17 Therefore do not be foolish, but understand what the will of the Lord is. 18 And do not get drunk with wine, for that is debauchery, but be filled with the Spirit, 19 addressing one another in psalms and hymns and spiritual songs, singing and making melody to the Lord with your heart, 20 giving thanks always and for everything to God the Father in the name of our Lord Jesus Christ, 21submitting to one another out of reverence for Christ. 22 Wives, submit to your own husbands, as to the Lord. 23 For the husband is the head of the wife even as Christ is the head of the church, his body, and is himself its Savior. 24 Now as the church submits to Christ, so also wives should submit in everything to their husbands.  25 Husbands, love your wives, as Christ loved the church and gave himself up for her, 26 that he might sanctify her, having cleansed her by the washing of water with the word, 27 so that he might present the church to himself in splendor, without spot or wrinkle or any such thing, that she might be holy and without blemish.

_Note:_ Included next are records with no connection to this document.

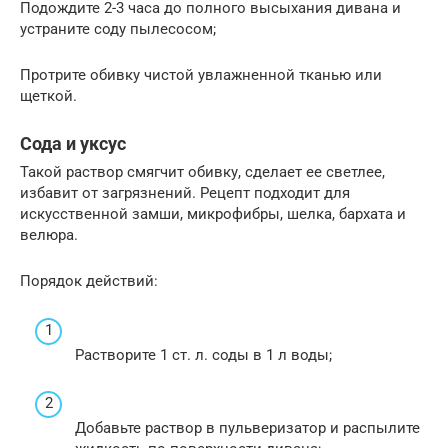
Подождите 2-3 часа до полного высыхания дивана и
устраните соду пылесосом;
Протрите обивку чистой увлажненной тканью или
щеткой.
Сода и уксус
Такой раствор смягчит обивку, сделает ее светлее,
избавит от загрязнений. Рецепт подходит для
искусственной замши, микрофибры, шелка, бархата и
велюра.
Порядок действий:
Растворите 1 ст. л. соды в 1 л воды;
Добавьте раствор в пульверизатор и распылите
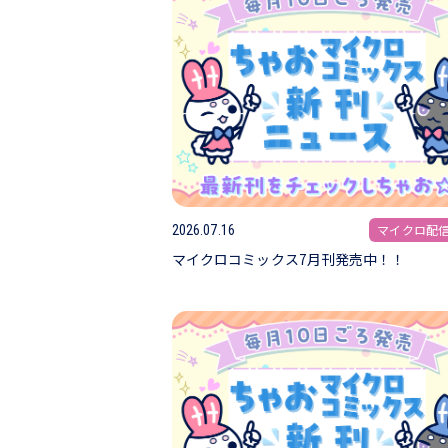
マイクロ配
2026.07.16
マイクロコミックス7月刊発売中！！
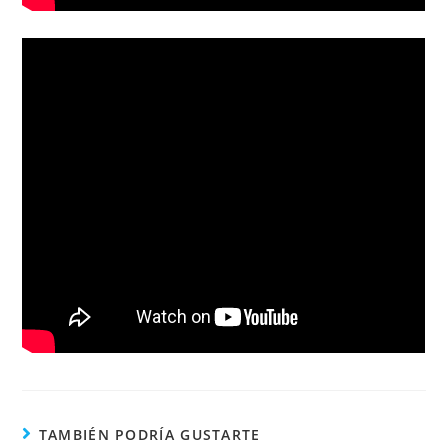
TAMBIÉN PODRÍA GUSTARTE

Let’s start by remembering that Paul is taking about the Spirit-filled life. The ESV, unlike the NIV, reflects Paul’s grammar in showing submission as part of the Spirit-filled life. Gospel-driven submission is not produced by the flesh, but by the influence of the Spirit. This “one another” is taken by some to argue for “mutual submission”. I think it is better to view what follows as 3 particular relationships in which people are to submit to others: wives to husbands, children to parents, and slaves to masters (applied today as employees to employers). There is a relationship of legitimate authority that Paul recognizes in each of these. If we are to argue for mutual submission in marriage, then we should argue for mutual submission in the parent-child and work relationships. This runs completely contrary to the marriage relationship that Paul brings into focus to illustrate: Christ and the church.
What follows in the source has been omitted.